A deux jours près, les 31 ans du journal coïncident avec la date anniversaire de la disparition de William Sassine, le chroniqueur assassin. Le 9 février 1997, la mort emportait notre confrère. Au faîte de sa célébrité en Guinée, la plume de Sassine s’est cassée. Avec son style alerte, il croquait à sa façon l’actualité. De retour d’un long exil, Sassine avait trouvé au Lynx un espace pour donner libre cours à son talent et à son inspiration. Au fil des semaines, la page Assassine du Lynx était devenue la plus lue du journal. Le cas Sassine illustre éloquemment le paradoxe Guinéen. Bien connu à l’étranger, il aura fallu Le Lynx pour découvrir en Guinée l’écrivain qui aimait écrire en vain. Elisabeth Degon dans son ouvrage Williams Sassine, itinéraires d’un indigné guinéen, parle d’un écrivain discret, aux multiples facettes, qui a laissé dans la littérature africaine de langue française une empreinte profonde qu’il est temps de redécouvrir. S’il est célèbre surtout par ses romans, sa réputation repose principalement sur la Chronique assassine dans l’hebdomadaire satirique Le Lynx.

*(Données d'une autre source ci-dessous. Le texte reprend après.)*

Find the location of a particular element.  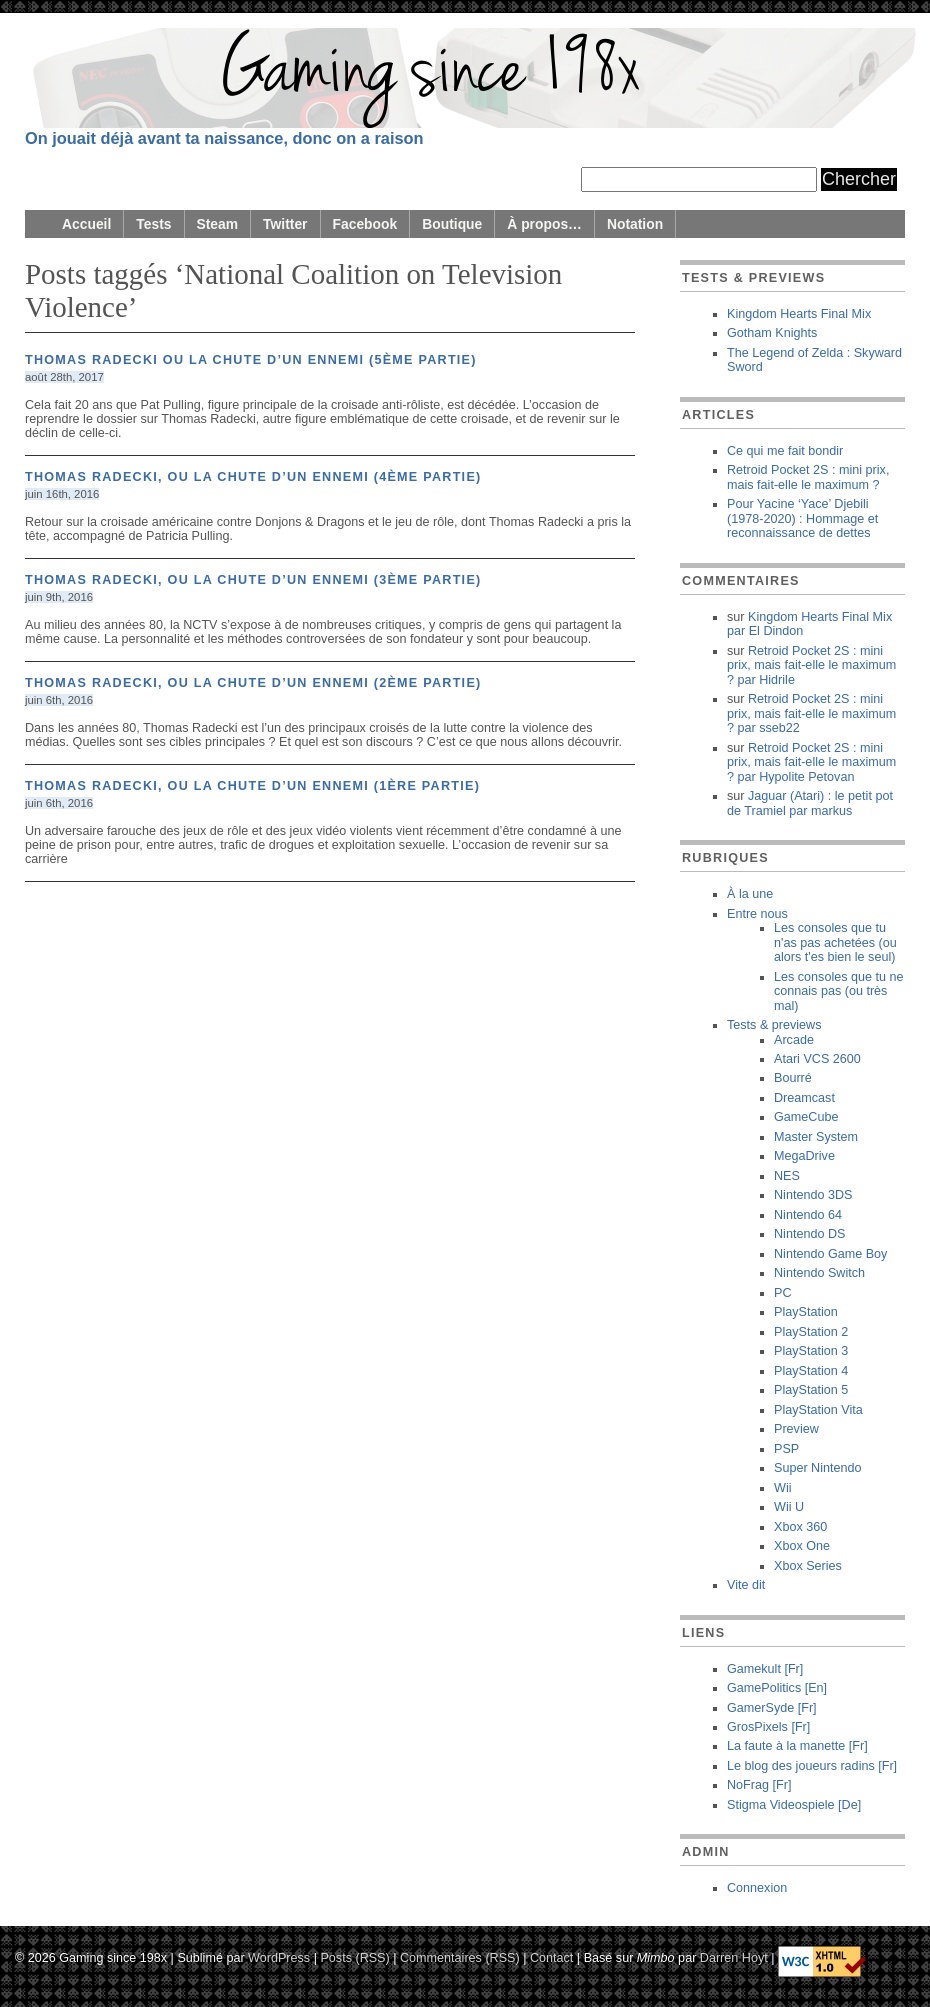 Thomas Radecki ou la chute d’un ennemi (5ème partie) is located at coordinates (251, 360).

L’évocation du souvenir de Sassine nous donne l’opportunité d’avoir une pensée pieuse pour nos confrères disparus : Alhassane Diomandé, Sékou Amadou Condé, le doyen Sambry Sako de Bokoro, Jean-Baptiste Kourouma, le doyen Félix Fabert, Assan Abraham Keïta, Ahmed Tidjani Cissé, Prosper Doré, Mme Diallo Fatoumata Bintou, Sotigui Kaba, Mountaga Diallo, Abdoul Gadiri Diallo, Aliou Barry alias Koro Mory, Mohamed Diallo, Bah Mamadou Lamine (BML), Diallo Ibrahima dit Diallo I. Ils ont chacun contribué à leur façon au rayonnement du journal. Durant cette semaine d’anniversaires croisés, toute la rédaction s’inspirera de leur exemple.
Les géniteurs du Lynx peuvent s’enorgueillir du lancement de ce canard qui est devenu une véritable institution. Plusieurs patrons de presse ont fait un passage plus ou moins long à la rédaction. On peut citer, entre autres, Sanou Kerfalla Cissé du Groupe Afric Vision, Sékouba Savané, directeur de publication de la Nouvelle-Elite, et ex dirlo de la RTG, Oscar directeur de publication du satirique Bingo, Moussa Cissé, ex directeur du Bureau de paresse de la Présidence.